问题
I have a small program performing floating-point division by zero, so I expect SIGFPE.
#include <sys/types.h>
#include <signal.h>
#include <stdio.h>
#include <stdlib.h>
#include <iostream>
void signal_handler (int signo) {
if(signo == SIGFPE) {
std::cout << "Caught FPE\n";
}
}
int main (void) {
signal(SIGFPE,(*signal_handler));
double b = 1.0;
double c = 0.0;
double d = b/c;
std::cout << "d = "<< d << std::endl;
return 0;
}
Actually, I got the following output:
d = inf
gcc version 4.5.2 (Ubuntu/Linaro 4.5.2-8ubuntu4)

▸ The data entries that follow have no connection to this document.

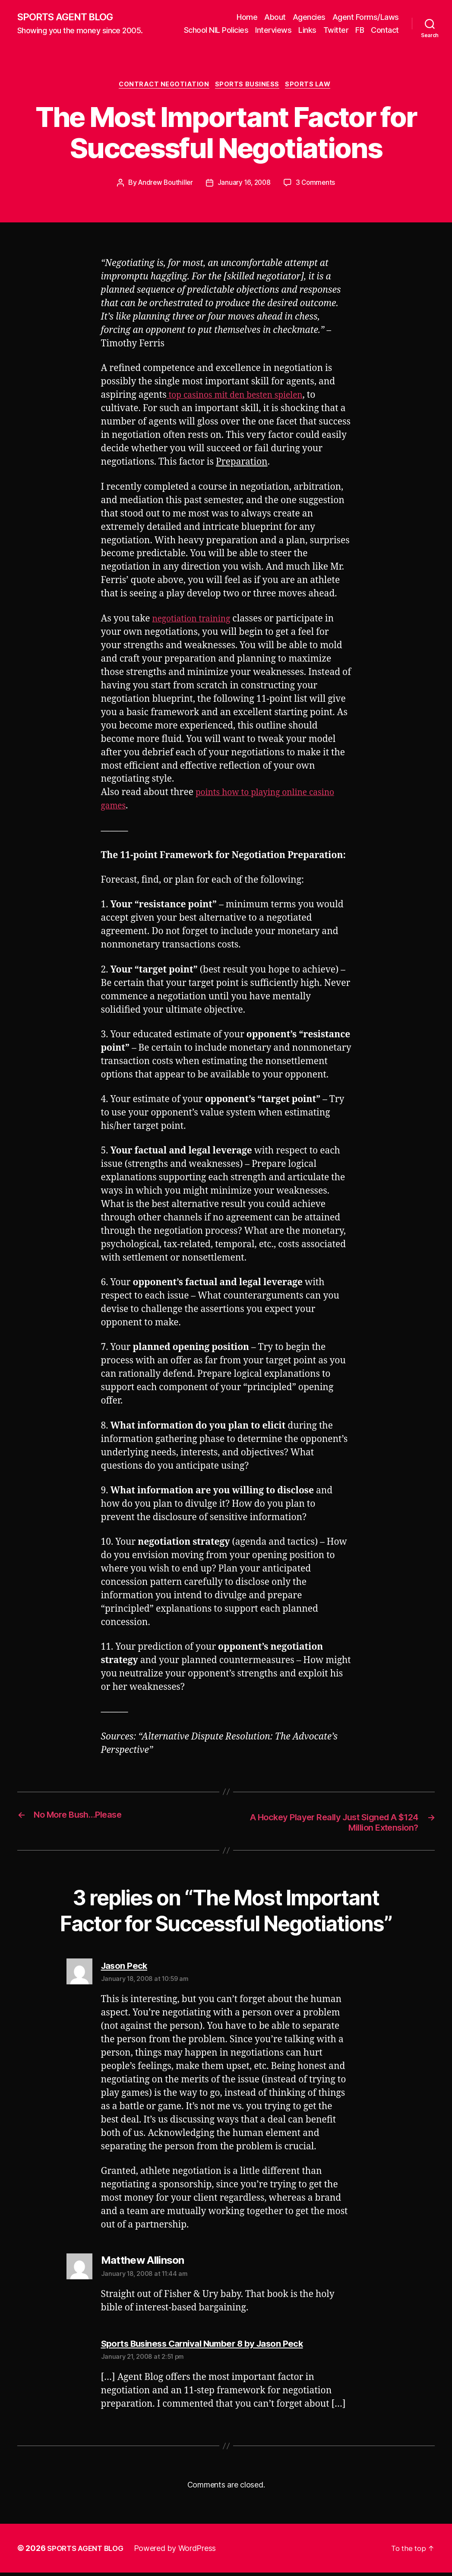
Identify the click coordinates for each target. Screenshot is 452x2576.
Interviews (273, 30)
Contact (385, 30)
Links (307, 30)
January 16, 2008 (244, 185)
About (275, 17)
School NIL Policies (216, 30)
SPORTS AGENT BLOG (69, 17)
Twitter (336, 30)
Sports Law (312, 86)
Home (247, 17)
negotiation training (195, 621)
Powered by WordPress (180, 2551)
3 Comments (317, 185)
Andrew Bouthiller (163, 185)
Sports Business (248, 86)
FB (359, 30)
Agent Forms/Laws (365, 17)
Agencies (309, 17)
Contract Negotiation (162, 86)
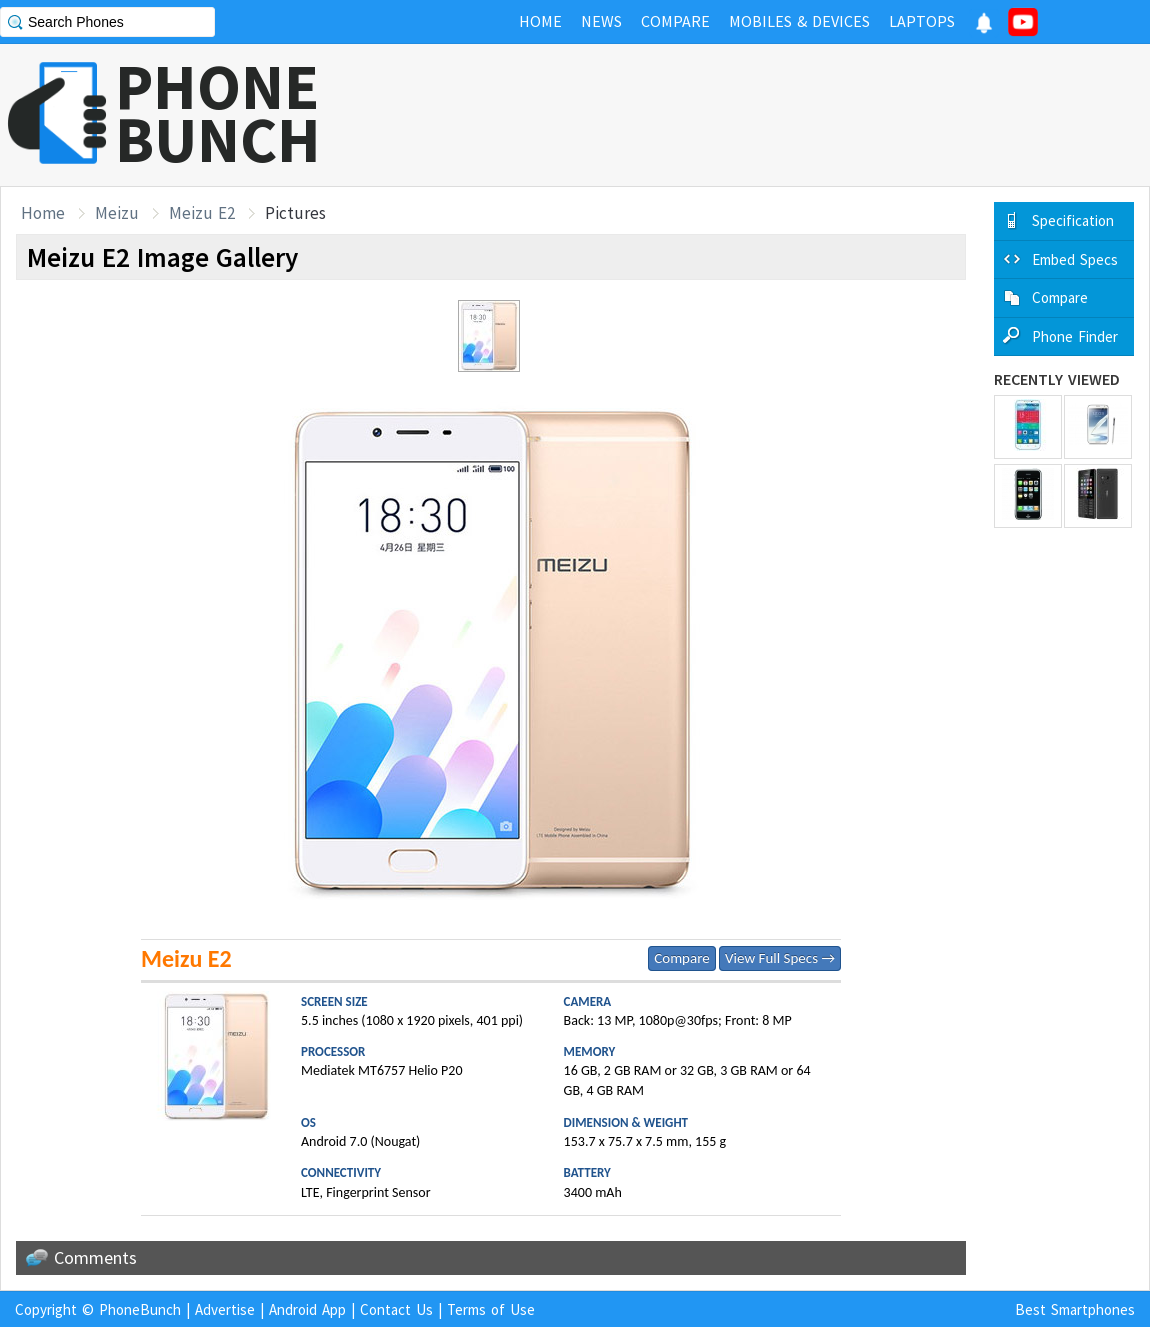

What should I do to throw SIGFPE in this case? Which factors FP operation behaviour depend on (compiler flags/CPU type and so on)?
Thanks
回答1:
For floating point numbers you can change this behavior by setting up FPU control word. Take a look here
回答2:
You only get a signal if you perform an integer division by zero. For floating point numbers division by zero is well defined.
This is actually explained rather well in the Wikipedia article.
回答3:
You don't get a signal because the default behavior on most machines is to pollute your data with NaNs (not-a-number) and infinities. You have to enable floating point exceptions, and how you do that is machine specific. Look at the system header fenv.h
, if you have one. The function fesettrapenable
enables catching floating point exceptions on many machines.
Unfortunately, there is no standard function to turn floating point exceptions handling on.